Without enough insulin to help your body’s cells use the glucose you’ve ingested, that sugar just sits and builds up in your blood. This is why your doctor may have you take insulin or take a drug like metformin that improves the way your body uses insulin.

Diet & Exercise

Staying active can help keep your diabetes under control, lowering blood sugar levels both during exercise and over time with consistent exercise. With regular exercise, your muscle cells become better able to use any available insulin to take up glucose (sugar). When your muscles contract, they use sugar for energy regardless of whether insulin is available.

If you have diabetes, you do need to take steps to prevent becoming dehydrated when exercising, especially if you’re exercising in hot weather. You may want to consult with your doctor before starting an exercise program so that you understand the types of food you should eat beforehand and how to properly hydrate depending on the intensity level. This information will help you manage your blood sugar levels appropriately. Check out our Hydration and Exercise Tips for People with Diabetes too.

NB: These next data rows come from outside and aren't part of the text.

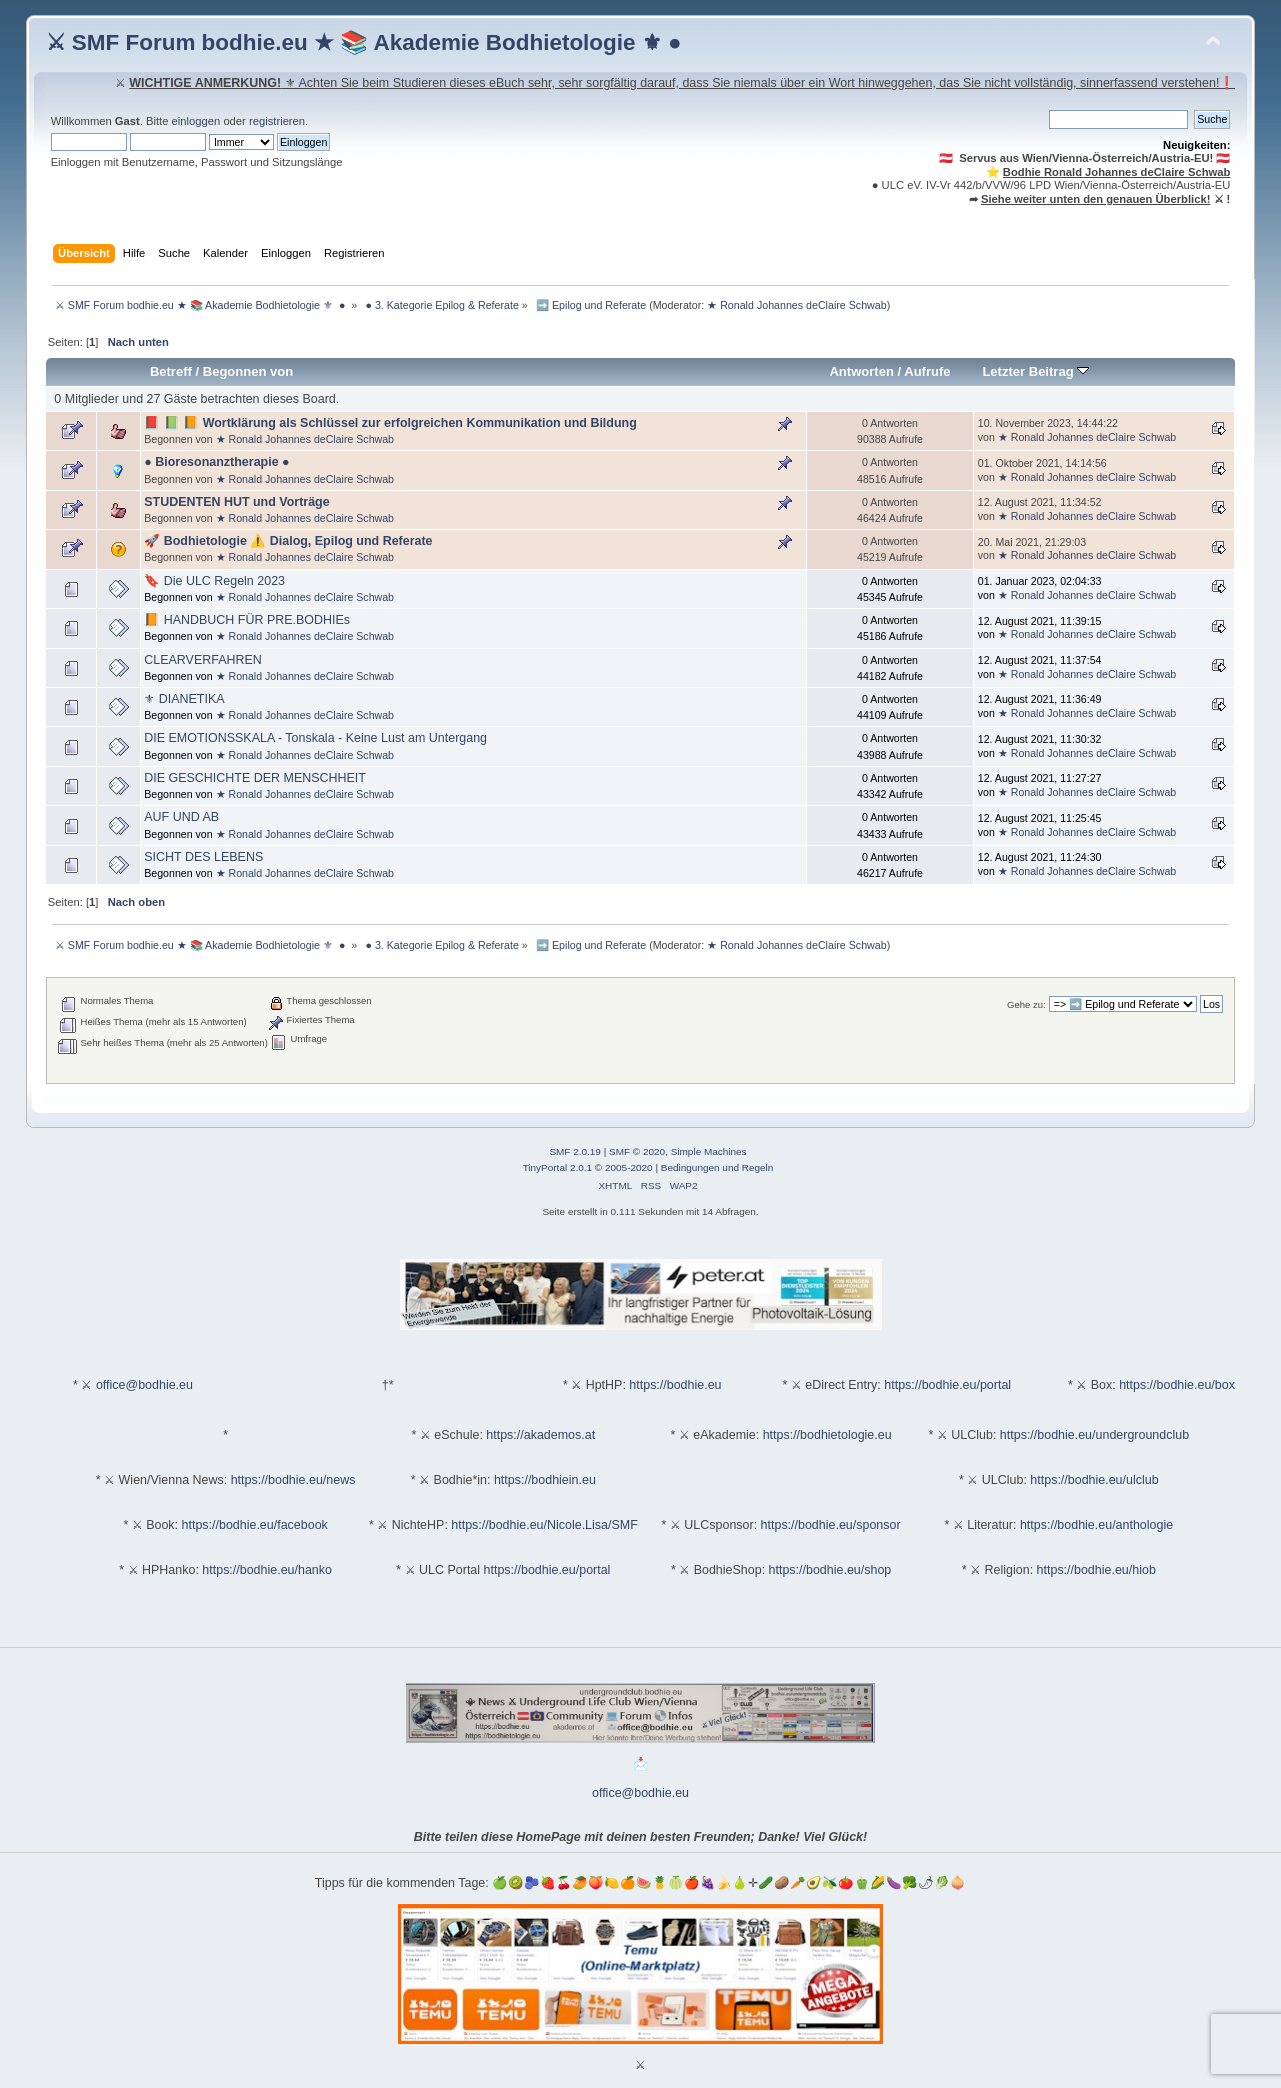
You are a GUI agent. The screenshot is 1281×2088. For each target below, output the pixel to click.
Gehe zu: (1026, 1004)
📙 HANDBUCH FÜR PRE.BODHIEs (247, 620)
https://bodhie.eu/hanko (267, 1570)
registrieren (277, 121)
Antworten (861, 371)
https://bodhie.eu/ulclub (1094, 1480)
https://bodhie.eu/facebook (255, 1525)
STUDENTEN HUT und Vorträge (236, 502)
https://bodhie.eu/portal (947, 1385)
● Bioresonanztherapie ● (216, 462)
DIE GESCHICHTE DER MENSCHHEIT (255, 778)
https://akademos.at (540, 1435)
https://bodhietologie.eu (827, 1435)
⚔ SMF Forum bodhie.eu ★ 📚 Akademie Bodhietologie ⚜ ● (364, 42)
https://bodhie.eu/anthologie (1096, 1525)
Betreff (171, 371)
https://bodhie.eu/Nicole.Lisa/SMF (544, 1525)
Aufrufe (927, 371)
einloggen (196, 121)
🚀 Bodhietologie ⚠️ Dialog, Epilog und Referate (288, 541)
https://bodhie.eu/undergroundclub (1094, 1435)
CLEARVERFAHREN (203, 660)
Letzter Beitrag (1035, 371)
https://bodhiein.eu (545, 1480)
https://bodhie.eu (675, 1385)
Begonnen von (248, 371)
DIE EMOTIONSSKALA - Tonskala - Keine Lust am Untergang (315, 738)
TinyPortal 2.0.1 (557, 1167)
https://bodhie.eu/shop (830, 1570)
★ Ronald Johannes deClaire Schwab (796, 305)
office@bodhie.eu (144, 1385)
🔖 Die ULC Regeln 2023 (214, 581)
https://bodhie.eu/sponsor (831, 1525)
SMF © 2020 (637, 1151)
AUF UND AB (181, 817)
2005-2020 (629, 1167)
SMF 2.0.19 (575, 1151)
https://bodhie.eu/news (293, 1480)
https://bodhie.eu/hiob (1096, 1570)
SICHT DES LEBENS (203, 857)
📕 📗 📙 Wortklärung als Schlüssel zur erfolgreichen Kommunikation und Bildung (390, 423)
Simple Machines (709, 1151)
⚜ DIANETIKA (184, 699)
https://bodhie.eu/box (1177, 1385)
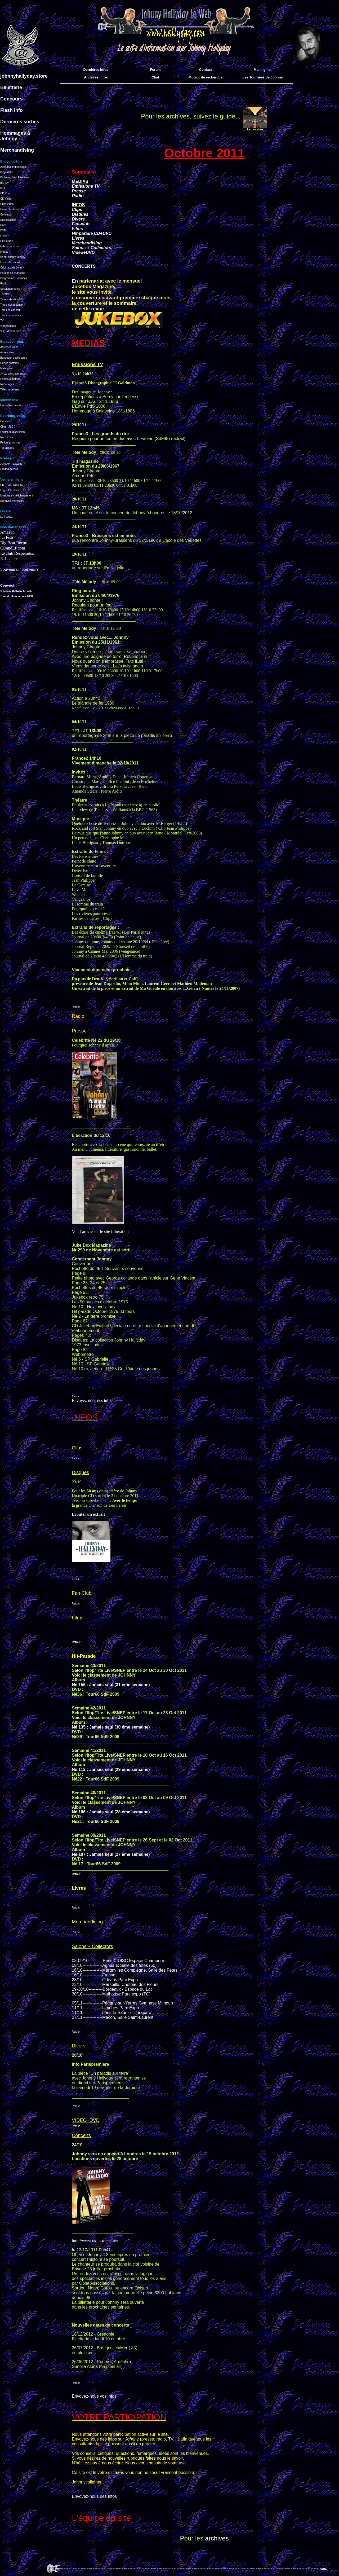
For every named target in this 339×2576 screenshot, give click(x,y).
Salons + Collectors (91, 247)
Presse (79, 191)
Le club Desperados (17, 553)
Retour (76, 1006)
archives (217, 2538)
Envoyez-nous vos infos (94, 2396)
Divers (78, 219)
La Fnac (7, 537)
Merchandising (87, 243)
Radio (77, 196)
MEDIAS (80, 181)
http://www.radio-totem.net (95, 2241)
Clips (77, 209)
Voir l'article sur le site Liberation (100, 1231)
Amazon (7, 532)
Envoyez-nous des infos (92, 1400)
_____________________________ (102, 2232)
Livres (78, 238)
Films (77, 228)
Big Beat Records (15, 542)
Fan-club (81, 224)
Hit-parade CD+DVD (91, 233)
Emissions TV (86, 186)
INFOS (78, 205)
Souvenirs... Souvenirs (19, 569)
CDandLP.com (12, 548)
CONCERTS (84, 266)
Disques (80, 214)
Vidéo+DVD (83, 252)
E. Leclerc (9, 558)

With diabetes, you have a higher risk of overheating so take extra precautions when outdoors in the heat, such as exercising or working outdoors or attending an outdoor event in hot summer months. The heat also can cause your blood glucose levels to go up and down, so you may need to monitor your levels more often. Bring plenty of water and snacks with you. If you cannot bring water, bring some refreshing Pink Lemonade or Watermelon stickpacks with you that you can add to water you buy on-site.

Be alert to signs of dehydration such as: feeling thirsty, dry mouth, headache, lightheadedness, and muscle cramps. You want to hydrate and keep cool to avoid dehydration and heat exhaustion. If you have heat exhaustion symptoms such as dizziness, profuse sweating, muscle cramps, fainting spells, headaches, increased heartbeat, and nausea, seek medical attention right away. This could lead to heat stroke, which would be life-threatening.

Make Hydration Part of Your Daily Routine

Everyone should make hydration a part of their daily routine, but if you have diabetes, doing so is even more crucial. Uncontrolled or consistently fluctuating blood sugar levels can damage your heart, blood vessels, kidneys, and other organs and body systems over time. To keep enough water in your bloodstream to help manage the concentration of blood sugar is critical. We have enough delicious flavors to help you keep from getting bored with the plain taste of water. Plus, you’ll get a little electrolyte boost with every sip!